It’s okay for clients to blame lawyers for life’s complexities, especially when prenups are involved, as I explain in today's Chicago Tribune:
[Also posted on The Faculty Lounge]
October 23, 2017
The first thing we do, let’s blame all the lawyers
The “Modern Love” column in the Sunday New York Times is always about relationships, but they are usually between romantic partners rather than attorneys and clients. Sometimes, however, lovers need lawyers. Even so, the sweethearts often resent the advice of counsel, and never more than when the heart wants one thing and an attorney is recommending something else.
Consider the “Modern Love” story of Abby Mims and her fiance, Matt. Already in their early 40s, and living together with their toddler son, the two had not yet wed.
Abby, who wrote about their relationship, was eager to get married, but Matt held back, mostly for fiscal reasons. Having worked for 15 years “in finance,” he’d accumulated a significant amount of money “that he hadn’t disclosed to anyone,” including the mother of his child. Abby, on the other hand, was an impecunious freelance writer, with only a few thousand dollars and an old car to her name, not to mention $10,000 in debt.
Predictably, they had fought about money throughout their six-year relationship, and even couples therapy had not resolved their differences.
Matt eventually figured out how to overcome his aversion to marriage. He proposed to Abby on the condition that they obtain a prenuptial agreement, saying that “he would pay all of the lawyers’ fees and make it as easy as possible.” Abby cringed at the thought, but she half-heartedly agreed, “believing it was the only way forward.”
The reality of the prenup turned out to be more humiliating than Abby had imagined. She could barely bring herself to reveal her meager finances to her own lawyer, and she recoiled when he pointed out the unfairness of a provision in Matt’s proposed agreement. Who could possibly care about “the hypothetical divorce payout from a man I wasn’t yet married to from the sale of a house we didn’t yet own”?
Abby fled the office in tears.

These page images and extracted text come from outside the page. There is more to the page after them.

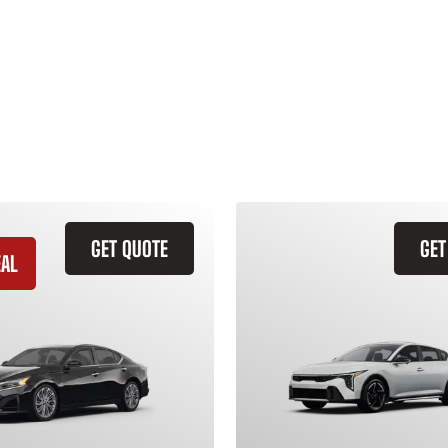
GET QUOTE
GET
EAL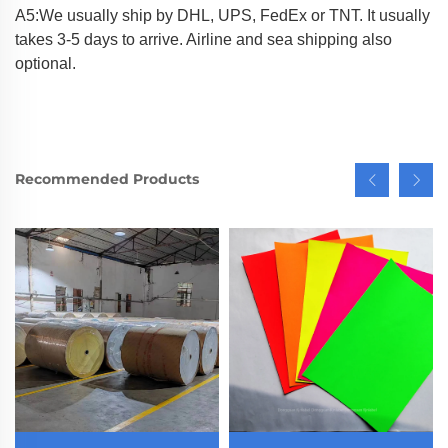
A5:We usually ship by DHL, UPS, FedEx or TNT. It usually
takes 3-5 days to arrive. Airline and sea shipping also
optional.
Recommended Products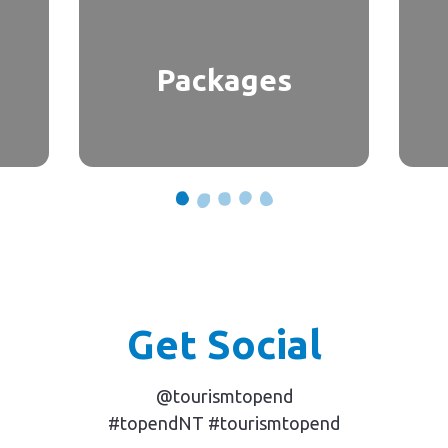
Packages
Get Social
@tourismtopend
#topendNT #tourismtopend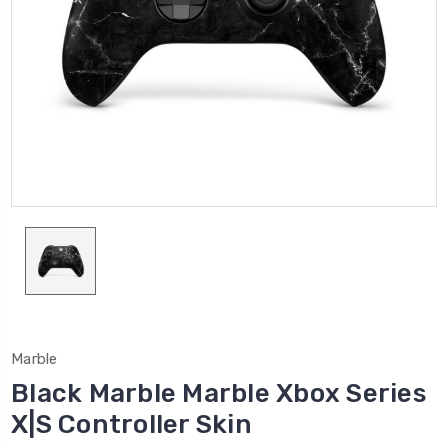
Marble
Black Marble Marble Xbox Series
X|S Controller Skin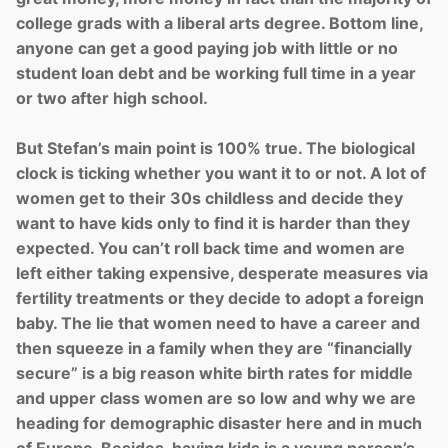
college grads with a liberal arts degree. Bottom line,
anyone can get a good paying job with little or no
student loan debt and be working full time in a year
or two after high school.
But Stefan’s main point is 100% true. The biological
clock is ticking whether you want it to or not. A lot of
women get to their 30s childless and decide they
want to have kids only to find it is harder than they
expected. You can’t roll back time and women are
left either taking expensive, desperate measures via
fertility treatments or they decide to adopt a foreign
baby. The lie that women need to have a career and
then squeeze in a family when they are “financially
secure” is a big reason white birth rates for middle
and upper class women are so low and why we are
heading for demographic disaster here and in much
of Europe. Besides, having kids is a young person’s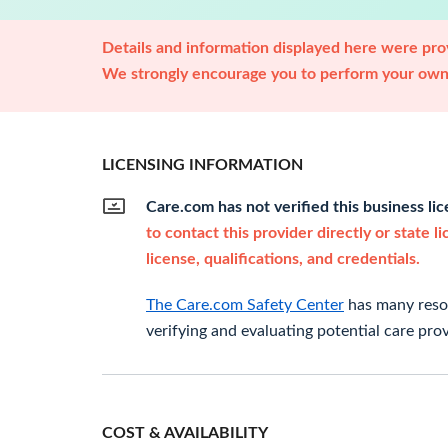
Details and information displayed here were prov
We strongly encourage you to perform your own 
LICENSING INFORMATION
Care.com has not verified this business li
to contact this provider directly or state l
license, qualifications, and credentials.
The Care.com Safety Center
has many resou
verifying and evaluating potential care prov
COST & AVAILABILITY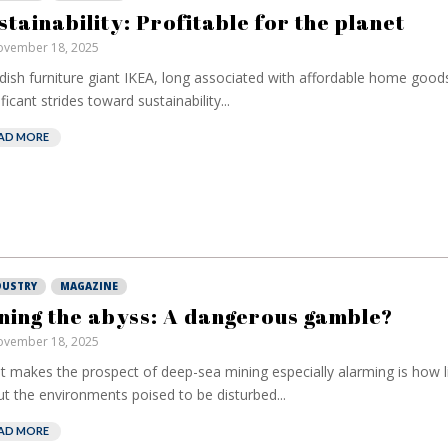
stainability: Profitable for the planet
vember 18, 2025
ish furniture giant IKEA, long associated with affordable home good
ificant strides toward sustainability...
AD MORE
DUSTRY
MAGAZINE
ning the abyss: A dangerous gamble?
vember 18, 2025
 makes the prospect of deep-sea mining especially alarming is how l
t the environments poised to be disturbed...
AD MORE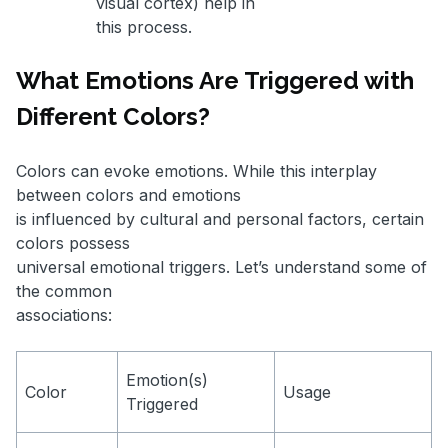
visual cortex) help in
this process.
What Emotions Are Triggered with
Different Colors?
Colors can evoke emotions. While this interplay
between colors and emotions
is influenced by cultural and personal factors, certain
colors possess
universal emotional triggers. Let’s understand some of
the common
associations:
Emotion(s)
Color
Usage
Triggered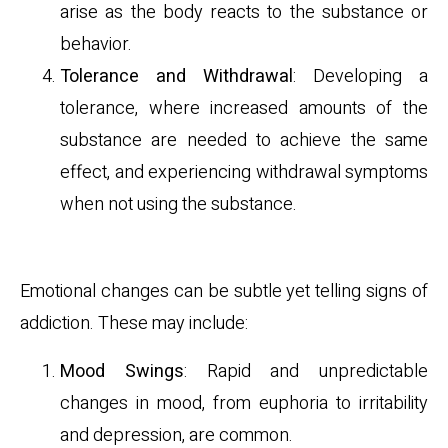
arise as the body reacts to the substance or
behavior.
Tolerance and Withdrawal
: Developing a
tolerance, where increased amounts of the
substance are needed to achieve the same
effect, and experiencing withdrawal symptoms
when not using the substance.
Emotional Indicators
Emotional changes can be subtle yet telling signs of
addiction. These may include:
Mood Swings
: Rapid and unpredictable
changes in mood, from euphoria to irritability
and depression, are common.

She “sort of hated” her lawyer for bringing up the house-sale clause, which made her feel “surprisingly worthless.” Still weeping, she called Matt for reassurance. “What a mess,” he consoled her. “I thought it would be simple. I forgot that nothing is simple when you get lawyers involved. Listen, I don’t know what he’s talking about, but let’s just sign it and finish the process.”
Matt’s encouragement to “just sign it” was disingenuous at best. As an affluent banker, he surely realized that the house-sale provision was intended to protect his assets at Abby’s potential expense. After all, asset protection was why he wanted a prenup in the first place. Perhaps Abby could not envision a post-divorce house sale, but Matt, who had kept his investments hidden, must have understood the possible complications of joint property ownership.
It is easy to blame the lawyers for making life complicated, but nobody coerced Matt into seeking a prenup. And once he retained counsel, it was his lawyer’s obligation to anticipate everything that could go wrong in the marriage. It would border on malpractice to draft an agreement that fails to account for a couple’s most valuable property, which in this case would have been paid for by Matt’s earnings.
Of course, Matt was not the first client to blame his lawyer for trying to do a good job. That comes with the territory. For lawyers, it is better to be blamed now than cursed later.
Abby accepted Matt’s feeble excuse that he had never asked for the house-sale provision, and she went along with his urging to execute the agreement as written. “I called my lawyer and told him Matt and I were getting married in a week and I wanted to sign the prenup,” including “the troublesome house-sale clause.” Fortunately, her attorney balked and he negotiated a change in the language so that “when we sold the house we didn’t yet own, I would get my fair share.” (There were fees; lawyers do not work for free any more than bankers do.)
Matt soon apologized for insisting on the prenup. “This was an awful thing I did to you, to us,” he said. “And for all the fights we’ve had about money, this was a huge waste of it.” “But there was no other way,” Abby told him. “If I fought you on it, everything would have imploded.”
Abby and Matt have now been married for two years. It seems that they no longer argue about money, with Matt having sequestered his personal funds and Abby trusting that the whole ordeal will turn out to have been unnecessary. “I don’t even know where we put our prenuptial agreement,” she wrote, “and I hope I never need to know.”
Matt no doubt shares Abby’s optimism, but it’s a safe bet that he knows exactly where to find the prenup (hint: his lawyer has a signed copy). But if things ultimately do implode, well, Abby will at least get half of the house.
Steven Lubet is a law professor at Northwestern Pritzker School of Law and director of the Bartlit Center for Trial Advocacy.